> TASK DETAILS:
Work through the entries below and show every line in which "interactable" is found.

[Stored entries]
▽

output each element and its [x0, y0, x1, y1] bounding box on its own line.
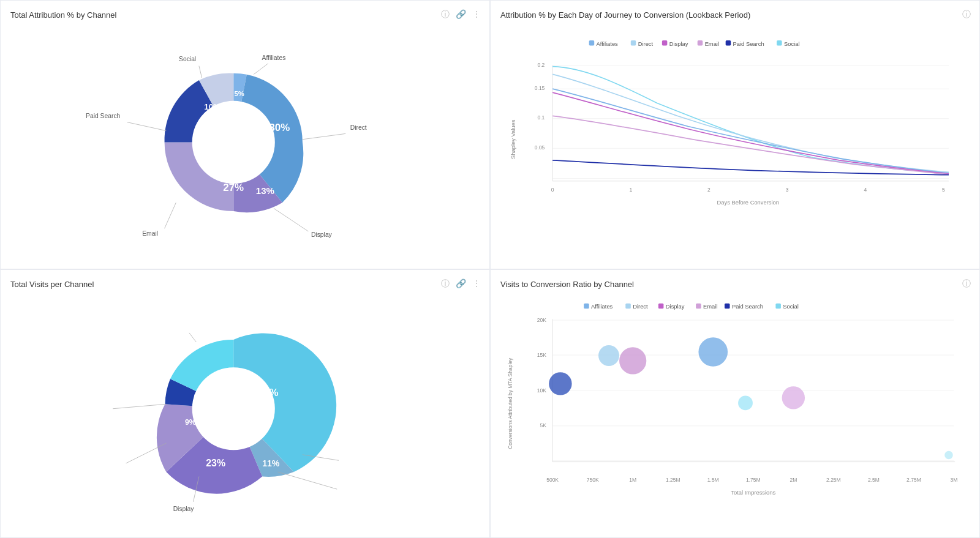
panel-icons-br: ⓘ	[962, 278, 971, 290]
by-5k: 5K	[540, 422, 546, 428]
panel-icons-bl: ⓘ 🔗 ⋮	[441, 278, 481, 290]
vext-display: Display	[173, 505, 195, 512]
x-axis-title: Days Before Conversion	[717, 200, 779, 206]
more-icon[interactable]: ⋮	[472, 9, 481, 20]
label-email: 27%	[223, 182, 244, 193]
legend-display-rect	[662, 40, 668, 46]
line-chart-area: Affiliates Direct Display Email Paid Sea…	[500, 24, 970, 255]
more-icon-bl[interactable]: ⋮	[472, 278, 481, 290]
attribution-donut-area: 30% 16% 27% 13% 5% 10% Affiliates Direct…	[10, 24, 480, 255]
ext-label-direct: Direct	[350, 124, 367, 131]
vlabel-paid: 6%	[194, 392, 204, 399]
svg-line-2	[274, 208, 308, 231]
svg-line-5	[199, 66, 202, 78]
vlabel-direct: 11%	[262, 458, 280, 468]
svg-rect-22	[696, 303, 701, 308]
x-label-1: 1	[629, 187, 632, 193]
ext-label-affiliates: Affiliates	[262, 54, 286, 61]
bx-500k: 500K	[546, 476, 559, 482]
line-paid-search	[552, 160, 949, 175]
x-label-2: 2	[707, 187, 710, 193]
svg-line-4	[127, 122, 167, 131]
bx-2.5m: 2.5M	[868, 476, 880, 482]
legend-social-label: Social	[784, 41, 800, 47]
x-label-3: 3	[786, 187, 789, 193]
bleg-affiliates: Affiliates	[591, 304, 613, 310]
panel-icons-tr: ⓘ	[962, 9, 971, 20]
ext-label-email: Email	[142, 230, 158, 237]
svg-line-1	[303, 133, 345, 139]
legend-display-label: Display	[669, 41, 688, 47]
info-icon[interactable]: ⓘ	[441, 9, 450, 20]
y-label-0.1: 0.1	[538, 114, 545, 121]
panel-title-conversion: Visits to Conversion Ratio by Channel	[500, 280, 970, 289]
svg-line-0	[254, 64, 268, 75]
bubble-email	[782, 386, 805, 409]
vlabel-email: 9%	[185, 418, 196, 427]
bubble-social-tiny	[944, 450, 953, 459]
line-social	[552, 67, 949, 173]
ext-label-paid-search: Paid Search	[86, 113, 120, 119]
label-paid-search: 16%	[223, 136, 244, 148]
bx-1m: 1M	[629, 476, 636, 482]
bubble-paid-search	[549, 372, 571, 395]
x-label-5: 5	[942, 187, 945, 193]
panel-attribution-channel: Total Attribution % by Channel ⓘ 🔗 ⋮	[0, 0, 490, 269]
bx-750k: 750K	[587, 476, 599, 482]
y-label-0.15: 0.15	[535, 85, 545, 91]
vlabel-affiliates: 34%	[258, 387, 279, 398]
bx-2m: 2M	[790, 476, 797, 482]
attribution-donut-svg: 30% 16% 27% 13% 5% 10% Affiliates Direct…	[10, 24, 480, 255]
label-direct: 30%	[269, 122, 290, 133]
bleg-direct: Direct	[633, 304, 648, 310]
svg-rect-20	[625, 303, 631, 308]
panel-visits-channel: Total Visits per Channel ⓘ 🔗 ⋮	[0, 269, 490, 539]
label-affiliates: 5%	[234, 90, 244, 97]
bx-axis-title: Total Impressions	[731, 490, 775, 496]
legend-affiliates-label: Affiliates	[597, 41, 619, 47]
svg-line-18	[189, 332, 196, 342]
panel-title-attribution-day: Attribution % by Each Day of Journey to …	[500, 10, 970, 20]
x-label-0: 0	[551, 187, 554, 193]
info-icon-br[interactable]: ⓘ	[962, 278, 971, 290]
info-icon-bl[interactable]: ⓘ	[441, 278, 450, 290]
by-axis-title: Conversions Attributed by MTA Shapley	[507, 357, 513, 449]
legend-email-label: Email	[705, 41, 719, 47]
legend-email-rect	[698, 40, 703, 46]
svg-line-3	[165, 203, 176, 228]
bubble-chart-area: Affiliates Direct Display Email Paid Sea…	[500, 294, 970, 524]
info-icon-tr[interactable]: ⓘ	[962, 9, 971, 20]
link-icon[interactable]: 🔗	[456, 9, 466, 20]
by-20k: 20K	[537, 317, 546, 323]
vlabel-display: 23%	[206, 457, 225, 468]
link-icon-bl[interactable]: 🔗	[456, 278, 466, 290]
legend-affiliates-rect	[589, 40, 595, 46]
legend-paid-rect	[726, 40, 731, 46]
visits-donut-area: 34% 17% 23% 11% 9% 6% Affiliates Direct …	[10, 294, 480, 524]
bubble-affiliates	[698, 337, 728, 367]
bleg-email: Email	[703, 304, 717, 310]
bx-1.5m: 1.5M	[707, 476, 719, 482]
by-10k: 10K	[537, 387, 546, 393]
label-display: 13%	[256, 185, 274, 196]
y-label-0.05: 0.05	[535, 144, 545, 151]
by-15k: 15K	[537, 352, 546, 358]
panel-title-visits: Total Visits per Channel	[10, 280, 480, 289]
line-affiliates	[552, 89, 949, 173]
svg-line-17	[113, 404, 166, 409]
donut-hole-v	[192, 367, 275, 450]
svg-line-14	[278, 472, 337, 489]
dashboard: Total Attribution % by Channel ⓘ 🔗 ⋮	[0, 0, 980, 538]
legend-paid-label: Paid Search	[733, 41, 764, 47]
bx-2.25m: 2.25M	[826, 476, 841, 482]
bubble-direct	[598, 345, 619, 365]
bleg-social: Social	[783, 304, 799, 310]
label-social: 10%	[204, 102, 221, 111]
x-label-4: 4	[864, 187, 867, 193]
bleg-paid: Paid Search	[732, 304, 763, 310]
visits-donut-svg: 34% 17% 23% 11% 9% 6% Affiliates Direct …	[10, 294, 480, 524]
legend-direct-rect	[631, 40, 636, 46]
bx-1.25m: 1.25M	[666, 476, 680, 482]
bubble-chart-svg: Affiliates Direct Display Email Paid Sea…	[500, 294, 970, 524]
bx-3m: 3M	[951, 476, 958, 482]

△

> WRITTEN REPLY:
more-icon[interactable]: ⋮	[472, 9, 481, 20]
more-icon-bl[interactable]: ⋮	[472, 278, 481, 290]
info-icon[interactable]: ⓘ	[441, 9, 450, 20]
info-icon-br[interactable]: ⓘ	[962, 278, 971, 290]
info-icon-bl[interactable]: ⓘ	[441, 278, 450, 290]
info-icon-tr[interactable]: ⓘ	[962, 9, 971, 20]
link-icon[interactable]: 🔗	[456, 9, 466, 20]
link-icon-bl[interactable]: 🔗	[456, 278, 466, 290]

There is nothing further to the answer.